MINON. Tenez… osez me dire que vous n’êtes pas gentilhomme ?

ANDRÉ. Je le suis.

MINON. Mon petit livre… (elle le pose sur la table) nous ne nous occuperons plus de M. André qui est gentilhomme !… Les gentilshommes n’épousent pas de pauvres filles comme moi. Votre servante, monsieur André ! (Elle va pour s’éloigner.)

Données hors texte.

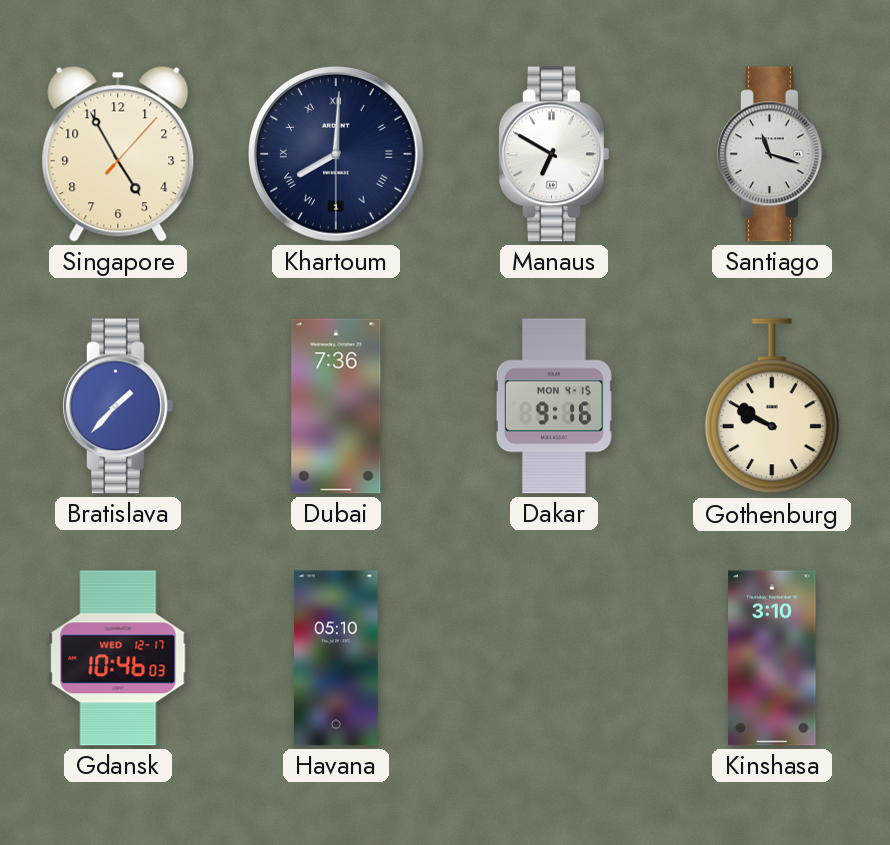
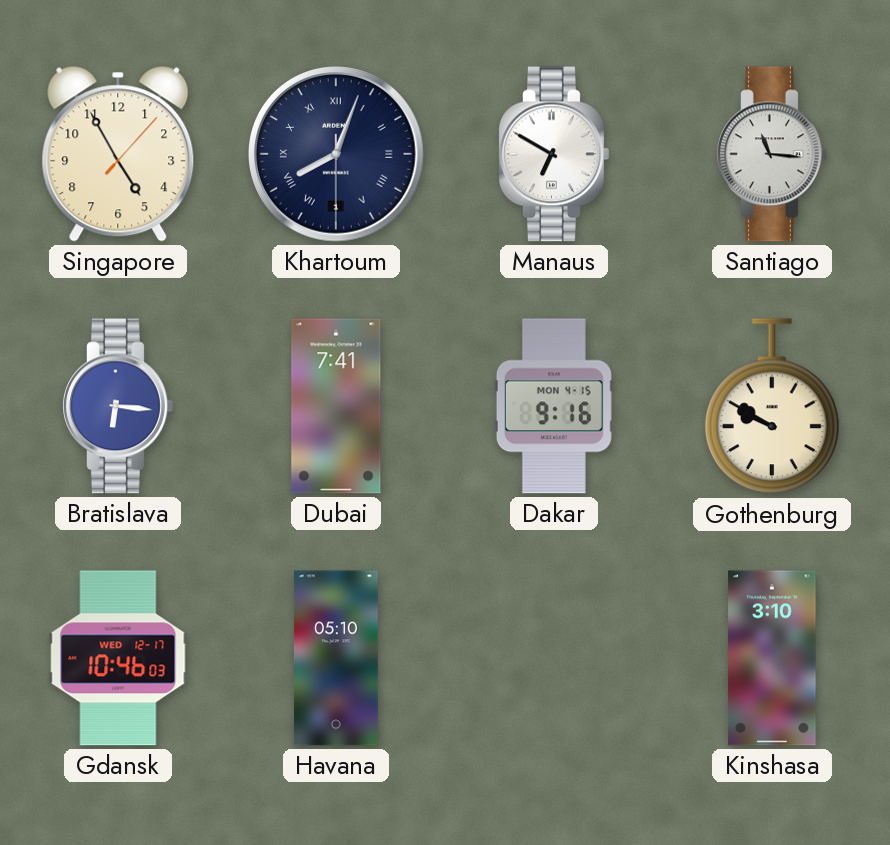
Khartoum: 8:00 -> 8:03
Santiago: 11:18 -> 11:16
Bratislava: 1:37 -> 6:16
Dubai: 7:36 -> 7:41
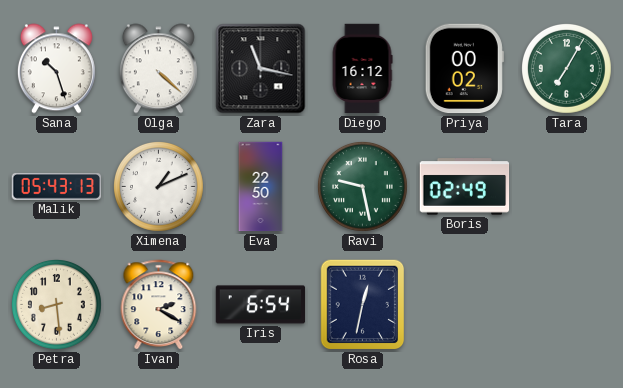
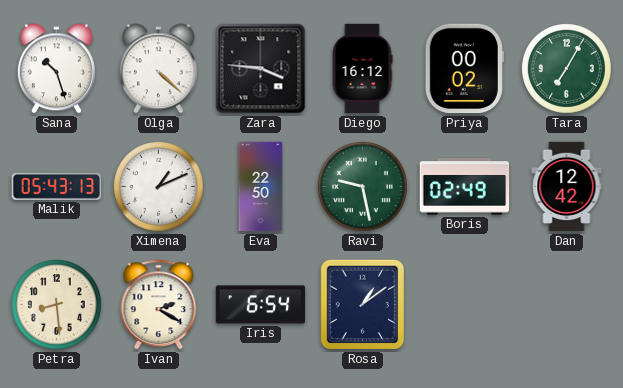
Zara: 11:17 -> 3:46
Dan: none -> 12:42
Rosa: 12:32 -> 1:09
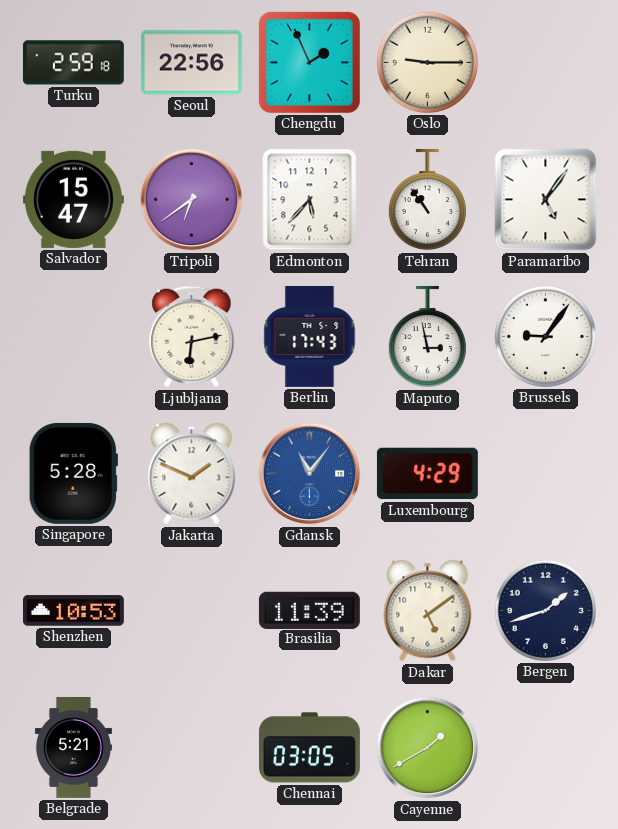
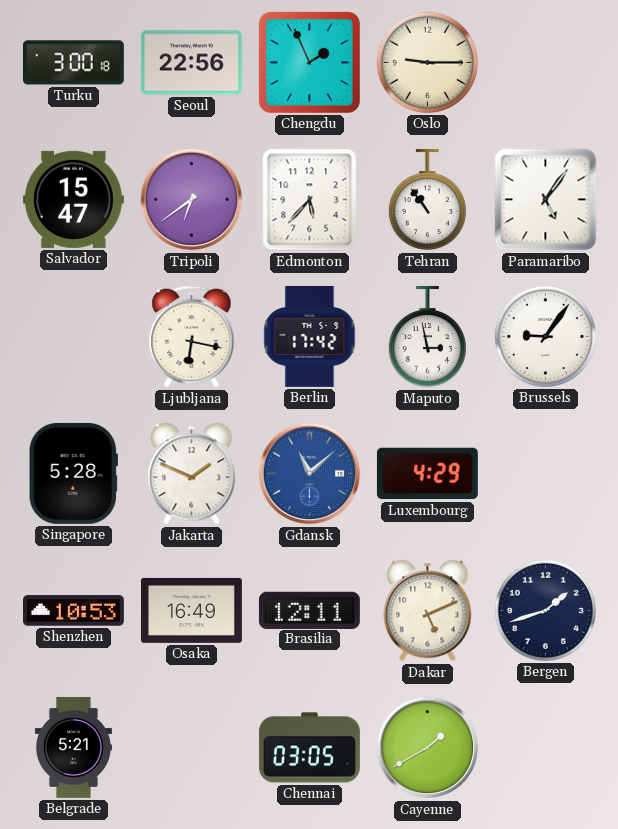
Turku: 2:59 -> 3:00
Ljubljana: 6:13 -> 6:17
Berlin: 17:43 -> 17:42
Gdansk: 11:06 -> 11:08
Osaka: none -> 16:49
Brasilia: 11:39 -> 12:11
Dakar: 5:09 -> 5:11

ANDRÉ, la retenant. Minon ! restez je vous en supplie… me punirez-vous de vous avoir parlé sans détour ? Je viens de vous donner la preuve que je ne sais pas mentir… écoutez-moi et croyez-moi ! Mon nom est noble, c’est vrai ; mais mon père et ma mère sont morts… je suis seul ; le malheur me fait libre… je n’ai au monde que mon épée… Minon, je vous aime sincèrement et saintement… je vous jure que, dans ma pauvre maison, vous serez honorée comme une reine et heureuse autant qu’on peut l’être ici-bas… Mais je vous le dis, si vous ne voulez pas être ma femme, je suis soldat… je vous dirai adieu, je vous souhaiterai du bonheur… et je vous dirai adieu pour toujours !… Vous ne répondez pas ?… faut-il partir ?

MINON. Ah ! un bruit de chevaux !… Est-ce déjà ma sœur !… Ah ! seigneur Dieu ! rien n’est préparé !… vais-je être grondée !…

ANDRÉ. Minon !… un mot !… un seul mot…

MINON, à la fenêtre. Ce sont trois hommes… je les connais… ils sont venus tous trois à Bar-le-Duc… le premier est celui qui a fait avoir le brevet à ma sœur…

ANDRÉ. C’est moi…

MINON. Vous ! au fait, il y avait deux brevets.

ANDRÉ. Je veux voir celui qui a fait avoir l’autre… (À la fenêtre, à part.) Champagne ? le complice du Hollandais ! Robin et Morel, mes deux traîtres !… Et le prince qui va venir !

MINON. L’un des deux autres… (Elle recule.) Celui-là…

ANDRÉ. Eh bien ?

MINON, d’une voix étouffée. C’est l’homme qui resta seul dans la salle basse de l’auberge du Cheval-Blanc, le jour où le père Valentin fut assassiné dans son lit…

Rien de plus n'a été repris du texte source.